Conflict of interest: M. Scholz received funding from Pfizer Inc. for epidemiological modelling of pneumococcal serotypes and vaccinations, and has an ongoing cooperation with Owkin for a project not related to this research. M. Witzenrath received funding from Aptarion, Biotest and Pantherna for research outside the current study. The remaining authors have nothing to disclose.

Figures

FIGURE 1
FIGURE 1
a) Receiver operating characteristic curves of eight biomarkers, of CRB-65 and of relaxed LASSO multivariable model (including CRB-65, troponin T high-sensitive (TnT-hs) and procalcitonin (PCT)) for predicting the primary end-point, intensive care unit (ICU) admission or death within 28 days. The corresponding area under the curve values are given in the key. b) Decision curve analysis: the standardised net benefit of the relaxed LASSO model and of CRB-65 alone at different risk thresholds.
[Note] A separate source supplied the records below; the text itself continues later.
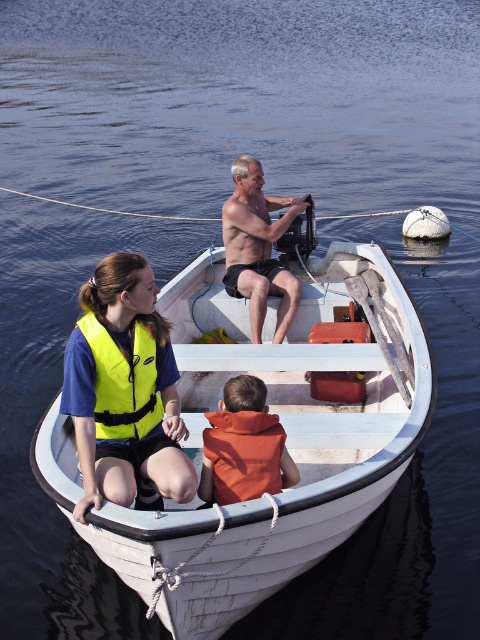 You are a safety inspector checking the distance between the white wood boat at center and the orange life vest at center. According to regulations, the maximum allowed distance between a boat and its life vest is 25 inches. Is this boat compliant with the safety regulations?

The white wood boat at center and orange life vest at center are 27.05 inches apart from each other, which exceeds the maximum allowed distance of 25 inches. Therefore, this boat is not compliant with the safety regulations.

You are standing on the dock and want to board the white wood boat at center. The dock has a wooden platform that is 3.5 meters long. Can you safely walk from the dock to the boat without needing to jump?

The distance between you and the white wood boat at center is 3.93 meters, which is slightly longer than the 3.5 meters dock. Therefore, you might need to make a small jump to reach the boat safely. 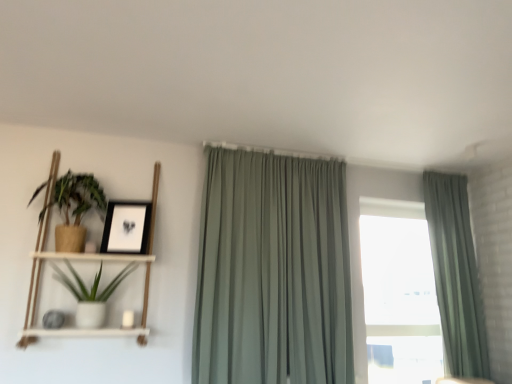 Question: Visually, is matte brown pot at left, positioned as the first houseplant in top-to-bottom order, positioned to the left or to the right of sage green fabric curtain at right, which is counted as the first curtain, starting from the right?

Choices:
 (A) left
 (B) right

Answer: (A)

Question: In terms of width, does matte brown pot at left, the 2th houseplant from the bottom, look wider or thinner when compared to sage green fabric curtain at right, which is counted as the first curtain, starting from the right?

Choices:
 (A) wide
 (B) thin

Answer: (A)

Question: Based on their relative distances, which object is farther from the matte brown pot at left, positioned as the first houseplant in top-to-bottom order?

Choices:
 (A) white matte pot at left, arranged as the 2th houseplant when viewed from the top
 (B) sage green fabric curtain at right, which is counted as the first curtain, starting from the right
 (C) sage green fabric curtain at center, acting as the second curtain starting from the right
 (D) white wood shelf at left
 (E) matte black picture frame at upper left

Answer: (B)

Question: Which object is the farthest from the matte black picture frame at upper left?

Choices:
 (A) sage green fabric curtain at center, acting as the first curtain starting from the left
 (B) white wood shelf at left
 (C) white matte pot at left, arranged as the 2th houseplant when viewed from the top
 (D) sage green fabric curtain at right, placed as the second curtain when sorted from left to right
 (E) matte brown pot at left, positioned as the first houseplant in top-to-bottom order

Answer: (D) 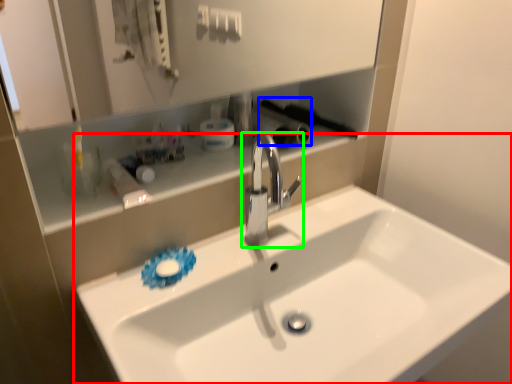 Question: Which is nearer to the sink (highlighted by a red box)? brush (highlighted by a blue box) or tap (highlighted by a green box).

Choices:
 (A) brush
 (B) tap

Answer: (B) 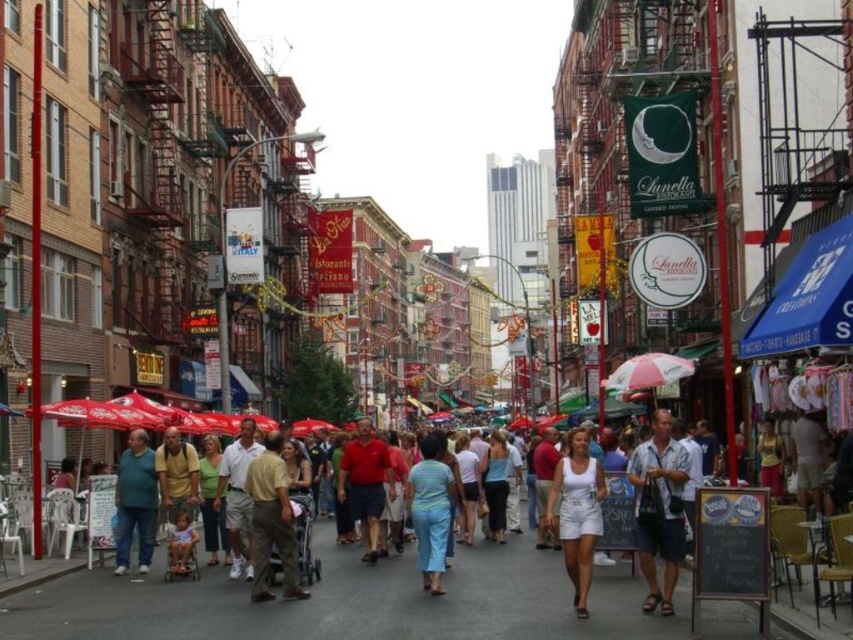 Who is positioned more to the left, white cotton shorts at center or khaki cotton pants at center?

From the viewer's perspective, khaki cotton pants at center appears more on the left side.

Can you confirm if white cotton shorts at center is bigger than khaki cotton pants at center?

Yes, white cotton shorts at center is bigger than khaki cotton pants at center.

Between point (560, 534) and point (288, 540), which one is positioned behind?

The point (288, 540) is behind.

You are a GUI agent. You are given a task and a screenshot of the screen. Output one action in this format:
    pyautogui.click(x=<x>, y=<y>)
    Task: Click on the white cotton shorts at center
    The image size is (853, 640).
    Given the screenshot: What is the action you would take?
    pyautogui.click(x=577, y=513)

Does blue fabric canopy at right have a smaller size compared to matte green shirt at center?

Indeed, blue fabric canopy at right has a smaller size compared to matte green shirt at center.

Does point (850, 298) lie in front of point (120, 566)?

Yes, it is.

This screenshot has height=640, width=853. I want to click on blue fabric canopy at right, so click(808, 298).

Does light blue denim shorts at center come in front of khaki cotton pants at center?

That is True.

Is point (648, 458) behind point (271, 477)?

No, (648, 458) is in front of (271, 477).

The width and height of the screenshot is (853, 640). Find the location of `light blue denim shorts at center`. light blue denim shorts at center is located at coordinates (659, 508). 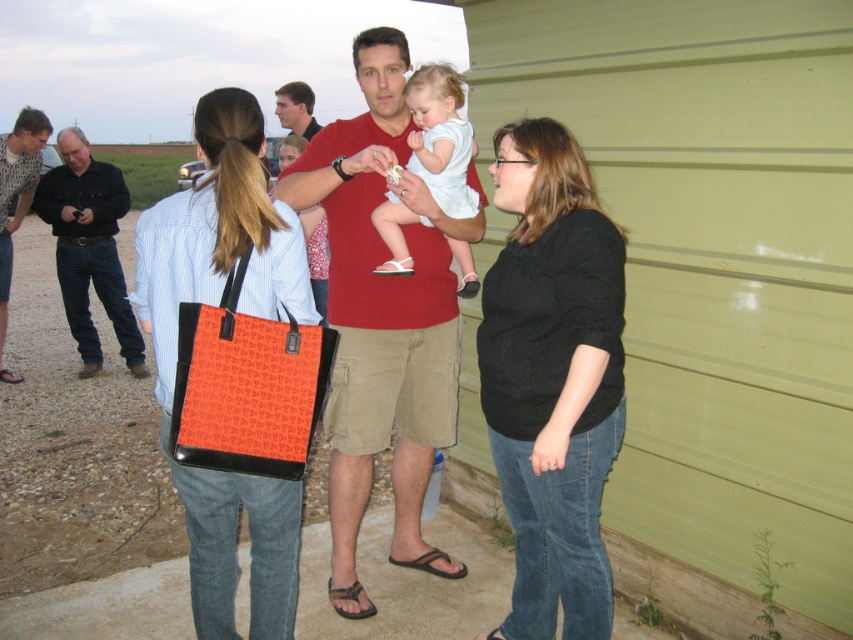 Question: Which object is positioned closest to the black knit sweater at center?

Choices:
 (A) orange fabric tote bag at center
 (B) black cotton shirt at left
 (C) white cotton dress at center

Answer: (C)

Question: Which object appears closest to the camera in this image?

Choices:
 (A) orange fabric tote bag at center
 (B) brushed metal shirt at left

Answer: (A)

Question: Does orange fabric tote bag at center appear over brushed metal shirt at left?

Choices:
 (A) no
 (B) yes

Answer: (A)

Question: Does matte red shirt at center have a greater width compared to black rubber sandal at lower center?

Choices:
 (A) yes
 (B) no

Answer: (A)

Question: Can you confirm if white cotton dress at center is positioned above black rubber sandal at lower center?

Choices:
 (A) no
 (B) yes

Answer: (B)

Question: Estimate the real-world distances between objects in this image. Which object is closer to the black knit sweater at center?

Choices:
 (A) brushed metal shirt at left
 (B) orange fabric tote bag at center

Answer: (B) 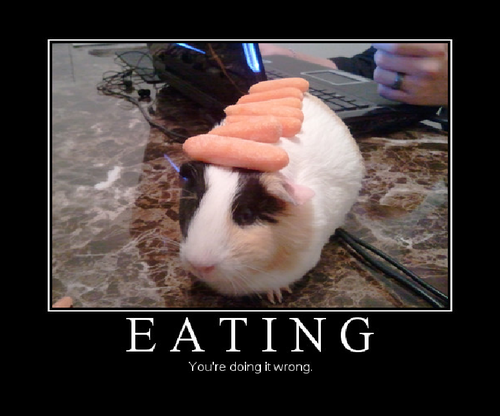 Find the location of a particular element. The height and width of the screenshot is (416, 500). mouse pad is located at coordinates (133, 59). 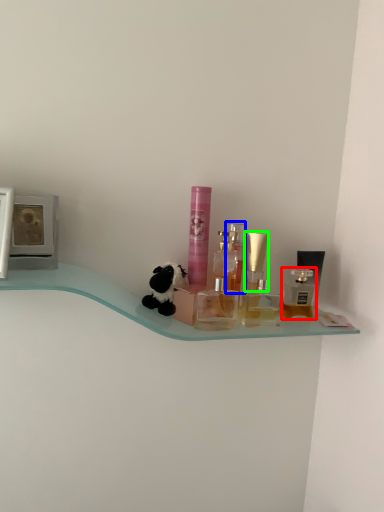 Question: Estimate the real-world distances between objects in this image. Which object is closer to perfume (highlighted by a red box), perfume (highlighted by a blue box) or perfume (highlighted by a green box)?

Choices:
 (A) perfume
 (B) perfume

Answer: (B) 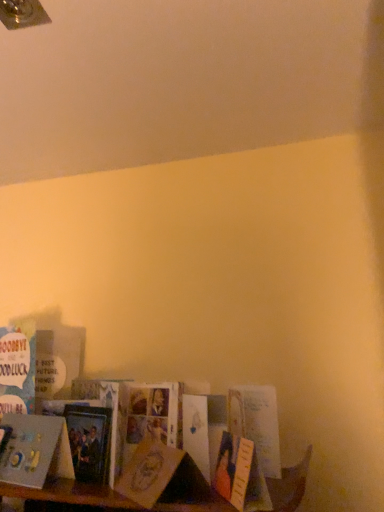 The height and width of the screenshot is (512, 384). Describe the element at coordinates (17, 369) in the screenshot. I see `blue paper card at lower left, which is the 2th book from front to back` at that location.

What do you see at coordinates (35, 450) in the screenshot?
I see `white matte card at lower left, positioned as the 2th book in back-to-front order` at bounding box center [35, 450].

Locate an element on the screen. This screenshot has height=512, width=384. white matte card at lower left, placed as the first book when sorted from front to back is located at coordinates (35, 450).

Find the location of a particular element. matte paper card at lower left, which is the first paperback book from front to back is located at coordinates (149, 472).

Where is `blue paper card at lower left, which is the first book from back to front`? This screenshot has height=512, width=384. blue paper card at lower left, which is the first book from back to front is located at coordinates (17, 369).

Where is `paperback book below the matte black book at lower left, which is the 2th paperback book from front to back (from a real-world perspective)`? paperback book below the matte black book at lower left, which is the 2th paperback book from front to back (from a real-world perspective) is located at coordinates (149, 472).

Which of these two, matte black book at lower left, which is the 2th paperback book from front to back, or matte paper card at lower left, which is the 1th paperback book from right to left, is thinner?

With smaller width is matte black book at lower left, which is the 2th paperback book from front to back.

Is the surface of matte black book at lower left, the 1th paperback book when ordered from back to front, in direct contact with matte paper card at lower left, which is the first paperback book from front to back?

They are not placed beside each other.

Is matte paper card at lower left, which ranks as the second paperback book in back-to-front order, at the back of matte black book at lower left, the 2th paperback book from the right?

matte black book at lower left, the 2th paperback book from the right, does not have its back to matte paper card at lower left, which ranks as the second paperback book in back-to-front order.

Between matte paper card at lower left, which ranks as the second paperback book in back-to-front order, and blue paper card at lower left, which is the first book from back to front, which one has less height?

matte paper card at lower left, which ranks as the second paperback book in back-to-front order.

Can you tell me how much matte paper card at lower left, which ranks as the second paperback book in back-to-front order, and blue paper card at lower left, which is the 2th book from front to back, differ in facing direction?

The facing directions of matte paper card at lower left, which ranks as the second paperback book in back-to-front order, and blue paper card at lower left, which is the 2th book from front to back, are 15 degrees apart.

Based on the photo, is matte paper card at lower left, which is the first paperback book from front to back, at the right side of blue paper card at lower left, which is the first book from back to front?

Yes.

Does point (143, 499) appear closer or farther from the camera than point (33, 379)?

Point (143, 499).

Does matte paper card at lower left, which is the first paperback book from front to back, appear on the right side of white matte card at lower left, placed as the first book when sorted from front to back?

Yes, matte paper card at lower left, which is the first paperback book from front to back, is to the right of white matte card at lower left, placed as the first book when sorted from front to back.

From the image's perspective, is matte paper card at lower left, which is the first paperback book from front to back, above or below white matte card at lower left, positioned as the 2th book in back-to-front order?

Clearly, from the image's perspective, matte paper card at lower left, which is the first paperback book from front to back, is above white matte card at lower left, positioned as the 2th book in back-to-front order.

The height and width of the screenshot is (512, 384). What are the coordinates of `paperback book that is the 2nd object to the right of the white matte card at lower left, positioned as the 2th book in back-to-front order, starting at the anchor` in the screenshot? It's located at (149, 472).

From a real-world perspective, is blue paper card at lower left, which is the first book from back to front, on matte black book at lower left, arranged as the first paperback book when viewed from the left?

Yes, from a real-world perspective, blue paper card at lower left, which is the first book from back to front, is on top of matte black book at lower left, arranged as the first paperback book when viewed from the left.

Is blue paper card at lower left, which is the 2th book from front to back, to the left of matte black book at lower left, arranged as the first paperback book when viewed from the left, from the viewer's perspective?

Correct, you'll find blue paper card at lower left, which is the 2th book from front to back, to the left of matte black book at lower left, arranged as the first paperback book when viewed from the left.

Identify the location of the 1st paperback book in front of the blue paper card at lower left, which is the 2th book from front to back. tap(89, 441).

Which of these two, white matte card at lower left, placed as the first book when sorted from front to back, or blue paper card at lower left, which is the 2th book from front to back, stands taller?

blue paper card at lower left, which is the 2th book from front to back, is taller.

From a real-world perspective, who is located higher, white matte card at lower left, placed as the first book when sorted from front to back, or blue paper card at lower left, which is the 2th book from front to back?

blue paper card at lower left, which is the 2th book from front to back, from a real-world perspective.

Is white matte card at lower left, positioned as the 2th book in back-to-front order, positioned with its back to blue paper card at lower left, which is the 2th book from front to back?

No, white matte card at lower left, positioned as the 2th book in back-to-front order, is not facing the opposite direction of blue paper card at lower left, which is the 2th book from front to back.

From the picture: Is white matte card at lower left, positioned as the 2th book in back-to-front order, next to blue paper card at lower left, which is the 2th book from front to back, and touching it?

No, white matte card at lower left, positioned as the 2th book in back-to-front order, is not in contact with blue paper card at lower left, which is the 2th book from front to back.

Which object is more forward, white matte card at lower left, placed as the first book when sorted from front to back, or matte paper card at lower left, marked as the 2th paperback book in a left-to-right arrangement?

matte paper card at lower left, marked as the 2th paperback book in a left-to-right arrangement, is more forward.

Is matte paper card at lower left, which ranks as the second paperback book in back-to-front order, completely or partially inside white matte card at lower left, placed as the first book when sorted from front to back?

No, matte paper card at lower left, which ranks as the second paperback book in back-to-front order, is located outside of white matte card at lower left, placed as the first book when sorted from front to back.

Is white matte card at lower left, positioned as the 2th book in back-to-front order, bigger than matte paper card at lower left, which is the 1th paperback book from right to left?

Correct, white matte card at lower left, positioned as the 2th book in back-to-front order, is larger in size than matte paper card at lower left, which is the 1th paperback book from right to left.

From the image's perspective, is white matte card at lower left, placed as the first book when sorted from front to back, located above or below matte paper card at lower left, which is the first paperback book from front to back?

From the image's perspective, white matte card at lower left, placed as the first book when sorted from front to back, appears below matte paper card at lower left, which is the first paperback book from front to back.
Thresholds correspond to predicted probabilities of reaching a clinical end-point. For clinical application of such a prediction model, a threshold for the estimated probability of the unfavourable outcome (reaching the end-point) needs to be set, at which the physician should decide to escalate treatment (e.g. ICU admission). Extreme decision scenarios correspond to treating all patients and treating no patients (x-axis). Cut-offs between 0.05 and 0.25 result in the highest standardised net benefits. NT-proBNP: N-terminal pro-brain natriuretic peptide; ET-1: endothelin-1; MR-proADM: mid-regional pro-adrenomedullin.
FIGURE 2
FIGURE 2
Subgroup analysis comparing performance of our prediction model between different risk groups of patients. For risk factor age, minimum p-value of the three pairwise group comparisons is given. Significant differences were only observed for COPD where prediction performance was significantly higher in the group of patients without COPD.